Le problème n’est pas davantage qu’au jugement par trop lapidaire sur l’efficience de la Belgique fédérale (« Je ne connais pas une seule compétence régionalisée qui soit mieux organisée aujourd’hui qu’elle ne l’était au niveau national »), s’ajoute l’expression d’un « attachement sentimental » qui le fait « tenir très fort » à la Brabançonne ou au drapeau. Pourquoi pas aussi le moules-frites, Manneken-Pis et Toots Thielemans. Soit, les goûts et les couleurs…

Le problème n’est pas non plus, ou pas d’abord, qu’il se soit ainsi exprimé sous une vareuse, même dépenaillée, de co-informateur royal. Convenons que l’occurrence n’est pas la meilleure. Elle aurait dû brider sa liberté d’expression. Mais s’appesantir sur le moment fait trop commodément l’économie sur le contenu.

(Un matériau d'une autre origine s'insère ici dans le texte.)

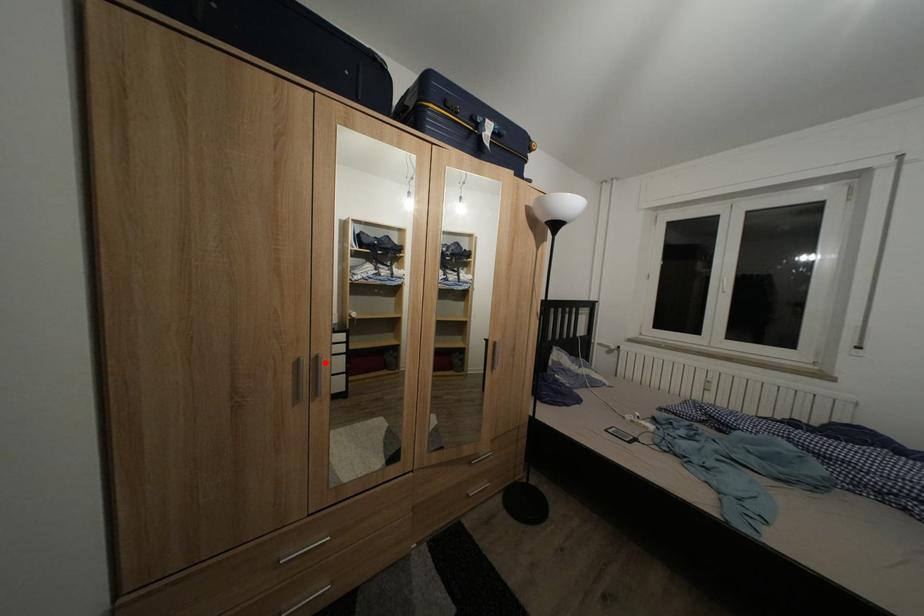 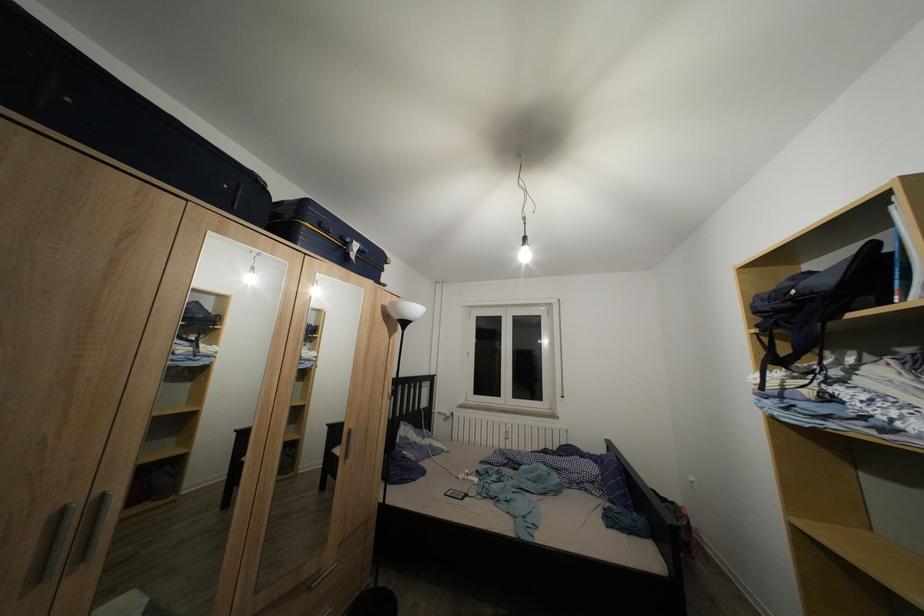 Question: I am providing you with two images of the same scene from different viewpoints. Given a red point in image1, look at the same physical point in image2. Is it:

Choices:
 (A) Closer to the viewpoint
 (B) Farther from the viewpoint

Answer: (B) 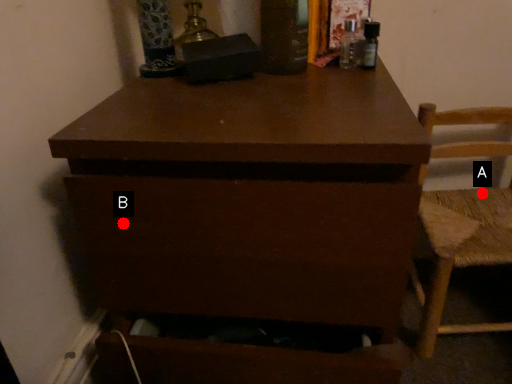 Question: Two points are circled on the image, labeled by A and B beside each circle. Among these points, which one is nearest to the camera?

Choices:
 (A) A is closer
 (B) B is closer

Answer: (B) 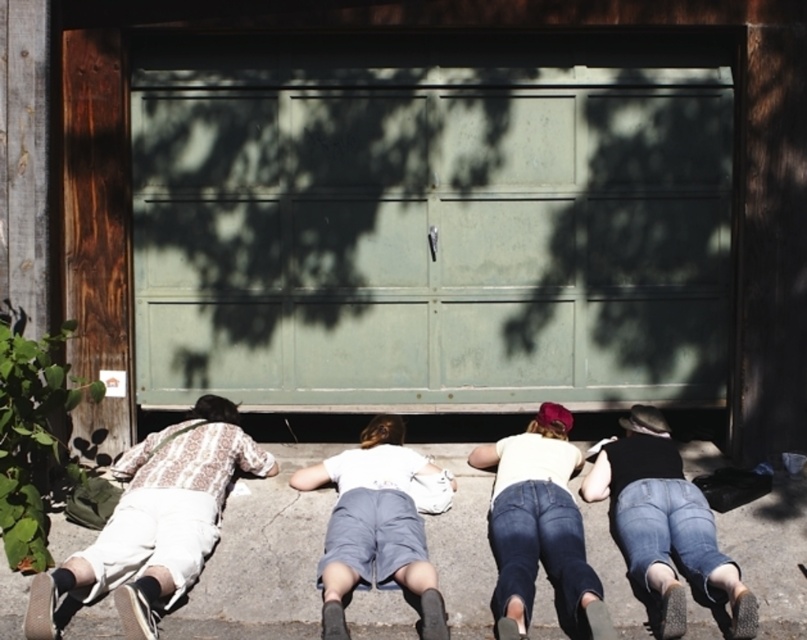 Does gray concrete pavement at center appear on the left side of white cotton shirt at left?

No, gray concrete pavement at center is not to the left of white cotton shirt at left.

Can you confirm if gray concrete pavement at center is positioned above white cotton shirt at left?

No.

Does point (278, 612) come in front of point (199, 397)?

Yes, it is.

Identify the location of gray concrete pavement at center. This screenshot has height=640, width=807. (262, 560).

Does gray concrete pavement at center have a greater height compared to white cotton shirt at center?

Incorrect, gray concrete pavement at center's height is not larger of white cotton shirt at center's.

Can you confirm if gray concrete pavement at center is positioned above white cotton shirt at center?

No, gray concrete pavement at center is not above white cotton shirt at center.

What do you see at coordinates (262, 560) in the screenshot? The image size is (807, 640). I see `gray concrete pavement at center` at bounding box center [262, 560].

You are a GUI agent. You are given a task and a screenshot of the screen. Output one action in this format:
    pyautogui.click(x=<x>, y=<y>)
    Task: Click on the gray concrete pavement at center
    This screenshot has width=807, height=640.
    Given the screenshot: What is the action you would take?
    pyautogui.click(x=262, y=560)

Is green painted metal at center to the right of white cotton shirt at left from the viewer's perspective?

Yes, green painted metal at center is to the right of white cotton shirt at left.

Does green painted metal at center have a lesser height compared to white cotton shirt at left?

No, green painted metal at center is not shorter than white cotton shirt at left.

What do you see at coordinates (429, 230) in the screenshot? I see `green painted metal at center` at bounding box center [429, 230].

Where is `green painted metal at center`? The width and height of the screenshot is (807, 640). green painted metal at center is located at coordinates (429, 230). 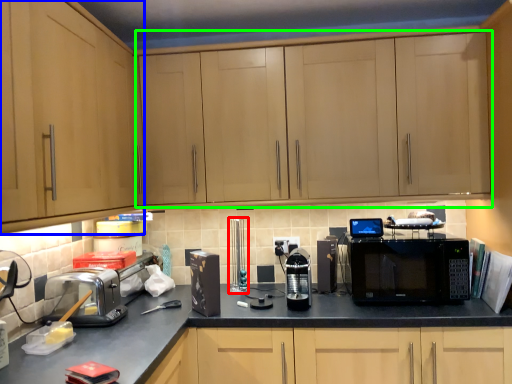 Question: Based on their relative distances, which object is farther from appliance (highlighted by a red box)? Choose from cabinetry (highlighted by a blue box) and cabinetry (highlighted by a green box).

Choices:
 (A) cabinetry
 (B) cabinetry

Answer: (A) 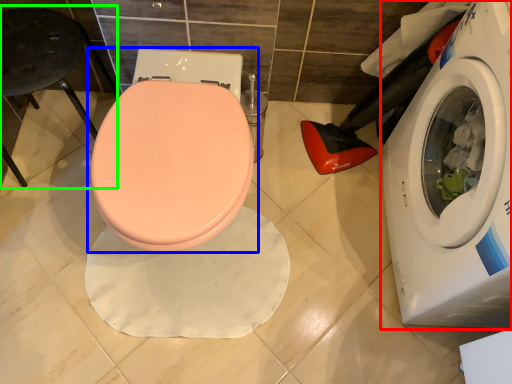 Question: Based on their relative distances, which object is farther from washing machine (highlighted by a red box)? Choose from toilet (highlighted by a blue box) and bar stool (highlighted by a green box).

Choices:
 (A) toilet
 (B) bar stool

Answer: (B) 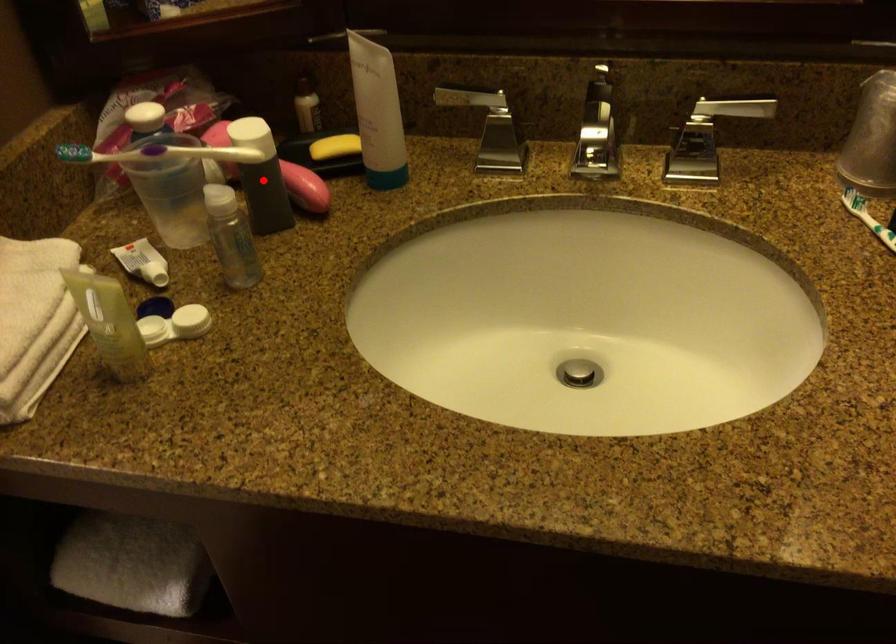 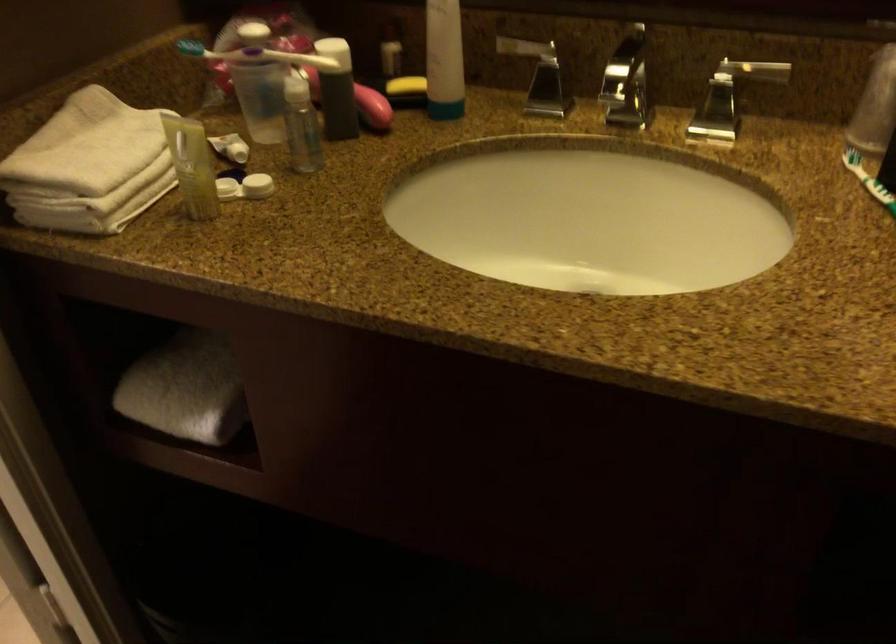 Question: I am providing you with two images of the same scene from different viewpoints. A red point is shown in image1. For the corresponding object point in image2, is it positioned nearer or farther from the camera?

Choices:
 (A) Nearer
 (B) Farther

Answer: (B) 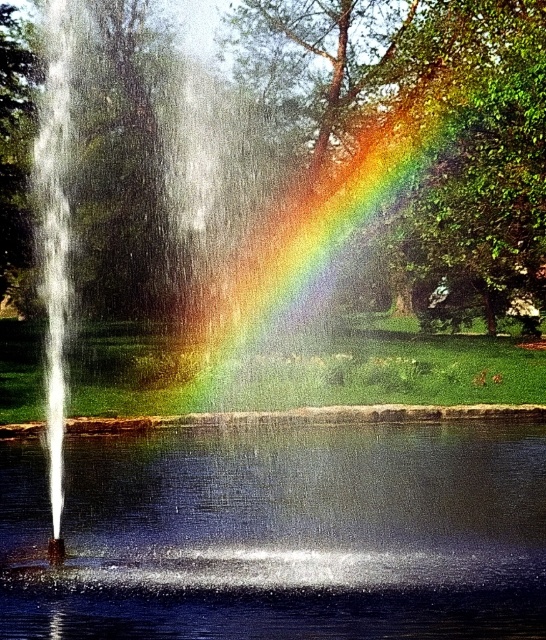 You are standing in the scene and want to take a photo of the transparent glass lake at center. Where should you position yourself to capture it in the frame?

To capture the transparent glass lake at center in the frame, position yourself so that the lake is centered at the coordinates point (281, 532). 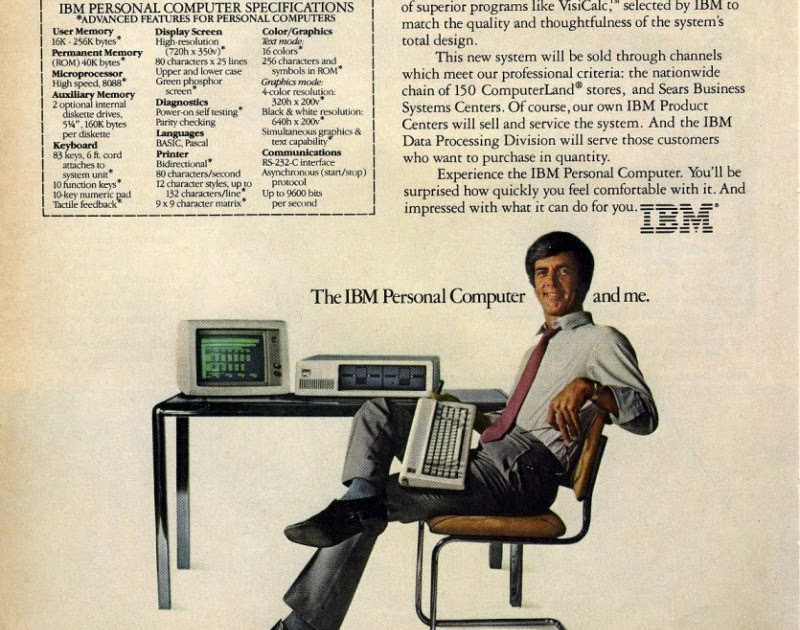 Locate an element on the screen. Image resolution: width=800 pixels, height=630 pixels. keyboard is located at coordinates (438, 443). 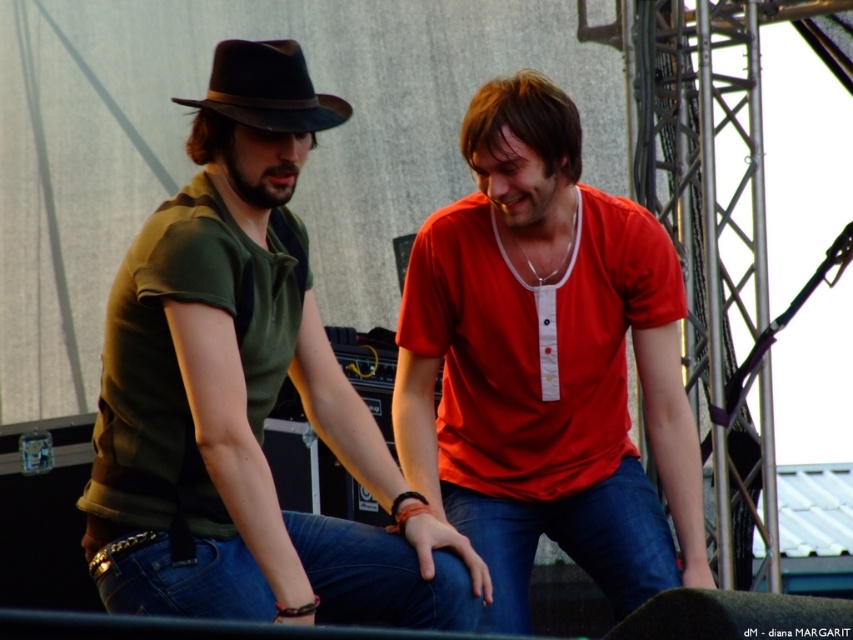 Question: Among these points, which one is nearest to the camera?

Choices:
 (A) (618, 593)
 (B) (299, 72)
 (C) (364, 552)
 (D) (535, 548)

Answer: (C)

Question: Which of the following is the closest to the observer?

Choices:
 (A) (259, 586)
 (B) (171, 374)

Answer: (A)

Question: Does green matte shirt at center appear over red matte shirt at center?

Choices:
 (A) no
 (B) yes

Answer: (A)

Question: Is blue denim jeans at center positioned behind black felt fedora at upper left?

Choices:
 (A) no
 (B) yes

Answer: (A)

Question: Does red matte shirt at center appear on the left side of black felt fedora at upper left?

Choices:
 (A) yes
 (B) no

Answer: (B)

Question: Which of the following is the closest to the observer?

Choices:
 (A) (201, 275)
 (B) (329, 100)

Answer: (A) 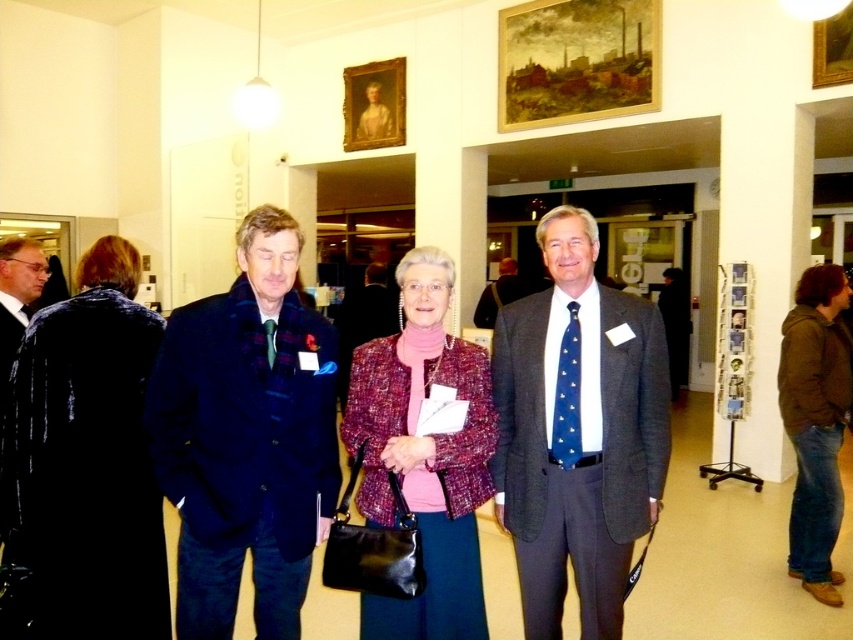 You are organizing a coat check at the event and need to decide which jacket to hang first. The plaid wool jacket at center and the denim jacket at lower right are both on a single narrow hanger. Which jacket should you hang first to ensure both fit on the hanger?

The plaid wool jacket at center is smaller than the denim jacket at lower right, so you should hang the denim jacket at lower right first to leave enough space for the smaller plaid wool jacket at center on the narrow hanger. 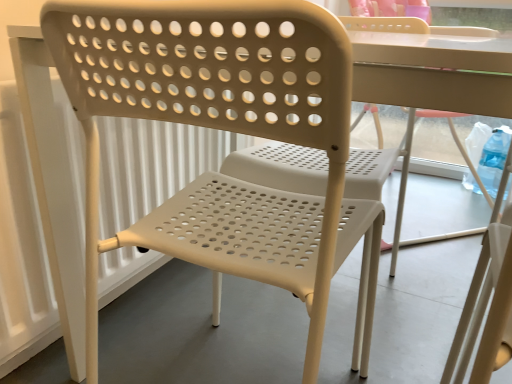 Question: Considering the relative sizes of beige perforated chair at center, placed as the first chair when sorted from back to front, and beige perforated plastic chair at center, placed as the 1th chair when sorted from left to right, in the image provided, is beige perforated chair at center, placed as the first chair when sorted from back to front, shorter than beige perforated plastic chair at center, placed as the 1th chair when sorted from left to right,?

Choices:
 (A) yes
 (B) no

Answer: (B)

Question: From the image's perspective, is beige perforated chair at center, placed as the first chair when sorted from back to front, above beige perforated plastic chair at center, placed as the 1th chair when sorted from left to right?

Choices:
 (A) yes
 (B) no

Answer: (A)

Question: Is beige perforated chair at center, the 1th chair when ordered from right to left, thinner than beige perforated plastic chair at center, which is the 2th chair in back-to-front order?

Choices:
 (A) no
 (B) yes

Answer: (A)

Question: Does beige perforated chair at center, the 1th chair when ordered from right to left, have a greater height compared to beige perforated plastic chair at center, placed as the 1th chair when sorted from left to right?

Choices:
 (A) no
 (B) yes

Answer: (B)

Question: Considering the relative sizes of beige perforated chair at center, the 1th chair when ordered from right to left, and beige perforated plastic chair at center, arranged as the 2th chair when viewed from the right, in the image provided, is beige perforated chair at center, the 1th chair when ordered from right to left, smaller than beige perforated plastic chair at center, arranged as the 2th chair when viewed from the right,?

Choices:
 (A) no
 (B) yes

Answer: (A)

Question: From a real-world perspective, is beige perforated chair at center, the second chair in the front-to-back sequence, located higher than beige perforated plastic chair at center, which is the first chair from front to back?

Choices:
 (A) no
 (B) yes

Answer: (B)

Question: Does beige perforated plastic chair at center, placed as the 1th chair when sorted from left to right, come behind beige perforated chair at center, the second chair in the front-to-back sequence?

Choices:
 (A) no
 (B) yes

Answer: (A)

Question: Would you say beige perforated plastic chair at center, placed as the 1th chair when sorted from left to right, is outside beige perforated chair at center, the 1th chair when ordered from right to left?

Choices:
 (A) no
 (B) yes

Answer: (B)

Question: Considering the relative sizes of beige perforated plastic chair at center, which is the first chair from front to back, and beige perforated chair at center, the second chair in the front-to-back sequence, in the image provided, is beige perforated plastic chair at center, which is the first chair from front to back, shorter than beige perforated chair at center, the second chair in the front-to-back sequence,?

Choices:
 (A) yes
 (B) no

Answer: (A)

Question: Can you see beige perforated plastic chair at center, arranged as the 2th chair when viewed from the right, touching beige perforated chair at center, which ranks as the 2th chair in left-to-right order?

Choices:
 (A) no
 (B) yes

Answer: (A)

Question: Is beige perforated plastic chair at center, which is the 2th chair in back-to-front order, facing away from beige perforated chair at center, the second chair in the front-to-back sequence?

Choices:
 (A) no
 (B) yes

Answer: (A)

Question: Is beige perforated plastic chair at center, arranged as the 2th chair when viewed from the right, far from beige perforated chair at center, placed as the first chair when sorted from back to front?

Choices:
 (A) no
 (B) yes

Answer: (A)

Question: Is beige perforated chair at center, the second chair in the front-to-back sequence, bigger or smaller than beige perforated plastic chair at center, placed as the 1th chair when sorted from left to right?

Choices:
 (A) small
 (B) big

Answer: (B) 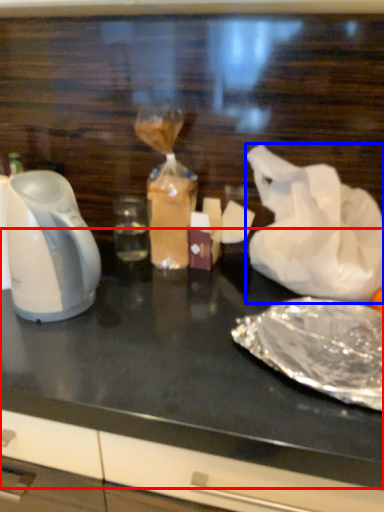 Question: Which object appears farthest to the camera in this image, table top (highlighted by a red box) or plastic bag (highlighted by a blue box)?

Choices:
 (A) table top
 (B) plastic bag

Answer: (B) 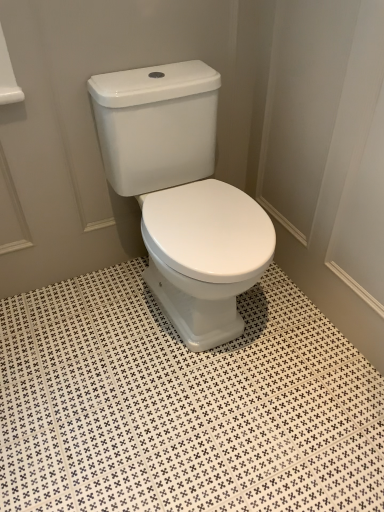 In order to click on free spot to the right of white glossy toilet at center in this screenshot , I will do `click(302, 335)`.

Car le problème, sous couvert de démangeaison émotionnelle qu’il lui faudra soigner, c’est que le jeune président vient accréditer le cliché persistant chez de nombreux concitoyens du Nord que les francophones ne comprennent décidément rien et ne comprendront décidément jamais rien à la Belgique, à ses équilibres et rapports de force, à ses aléas et évolutions, voire resteraient preneurs des temps jadis où les locuteurs du français tenaient avec arrogance le haut du pavé – arrogance que nous continuons à expier bien malgré nous.

Car le problème, surtout, c’est que le réformateur affiche soit volontairement, tant le hante la visibilité, un déni de l’histoire belgo-belge que l’on ne peut accepter ; soit inconsciemment une ignorance de ladite histoire qui laisse perplexe sinon pantois.

M. Bouchez, quoique diplômé juriste en finalité droit public, croit-il que ce fut par hasard, par distraction ou par masochisme que trois ou quatre générations politiques avant la sienne se sont ingéniées et esquintées à réformer l’Etat, à protéger les intérêts de ses minorités en pagaille, à tenter d’intégrer les besoins et soucis singuliers de chacune de ses entités ?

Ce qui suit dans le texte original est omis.